This can also observed in terms of CMOS logic. This original expression is modeled using 6 CMOS transisters, whereas incase of constant propagation of signal 'A' reduces the CMOS logic to only 2 CMOS transister that is reduces the area.
Incase of second technique that is boolean logic optimization, the circuit is optimized based on the K-map techinque. Here the boolean expression is reduces to minimal number of literals. To understand this let's suppose we have an expression as follows:
assign Y = a?(b?c:(c?a:0):(!c)
This expression is actully implemented interms of MUXs as shown in below figure. Based on the boolean logic this expression is optmized and reduces to an XOr gate when we write it using the boolean equqtions of a MUX.

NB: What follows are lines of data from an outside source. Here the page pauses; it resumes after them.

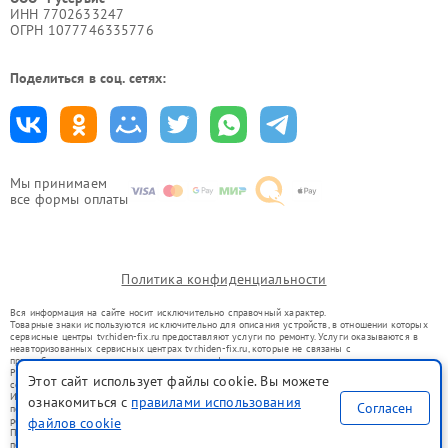
ИНН 7702633247
ОГРН 1077746335776
Поделиться в соц. сетях:
Мы принимаем
все формы оплаты
Политика конфиденциальности
Вся информация на сайте носит исключительно справочный характер.
Товарные знаки используются исключительно для описания устройств, в отношении которых
сервисные центры tvr.hiden-fix.ru предоставляют услуги по ремонту. Услуги оказываются в
неавторизованных сервисных центрах tvr.hiden-fix.ru, которые не связаны с
правообладателями товарных знаков или их официальными представителями.
Ремонт осуществляется для устройств, уже введенных в гражданский оборот в соответствии
Этот сайт использует файлы cookie. Вы можете
со статьей 1487 ГК РФ.
Использование товарных знаков не преследует цели индивидуализации услуг или введения
ознакомиться с
правилами использования
Согласен
потребителей в заблуждение, а служит для информирования о предоставляемых услугах по
ремонту техники указанных брендов.
файлов cookie
Представленная на сайте информация не является публичной офертой, определяемой
положениями Статьи 437(2) Гражданского кодекса РФ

Incase of sequational optimization there are two techniques one is basic and others are advanced.
- Basic
- sequential constant propagation
- Advanced
- State optimization
- Retiminng
- Sequential logic cloning/Floor plan aware synthesis
Gate level simulation (GLS) is actually runing the testbench with the netlist as design under test (DUT). Netlist is logically same as RTL code so same testbench will allign with netlist as well. The question is why GLS is used for? So the answer to this question is that GLS is used for:
- Verify the logical correctness of design after synthesis
- Ensuring the timing of the design is met. For this GLS need to be run with delay annotation.
iVerilog just like used for simulating the RTL design can also be used for netlist siumulation. The workflow is quite similar. Here one more this have to included that is verilog models for the standard cells as netlist contains instances of different standard cells. Following figure shows the work flow of the GLS using iVerilog.
The synthesis simulation mismatch could be occure due following reasons;
- Missing senstivity list
- Blocking Vs Non blocking assignments
- Non standard verilog coding
In real cases the simulator works on the activity which means that it evaluates the output whenever there is a change in the input or the inputs included in the senstivity list. On the otherhand synthesizer does not look into the senstivity list it only looks into the logic. T o understand this let's suppose we have implemented the a MUX using two different methods as shown in below figure as bad_mux.v and good_mux.v.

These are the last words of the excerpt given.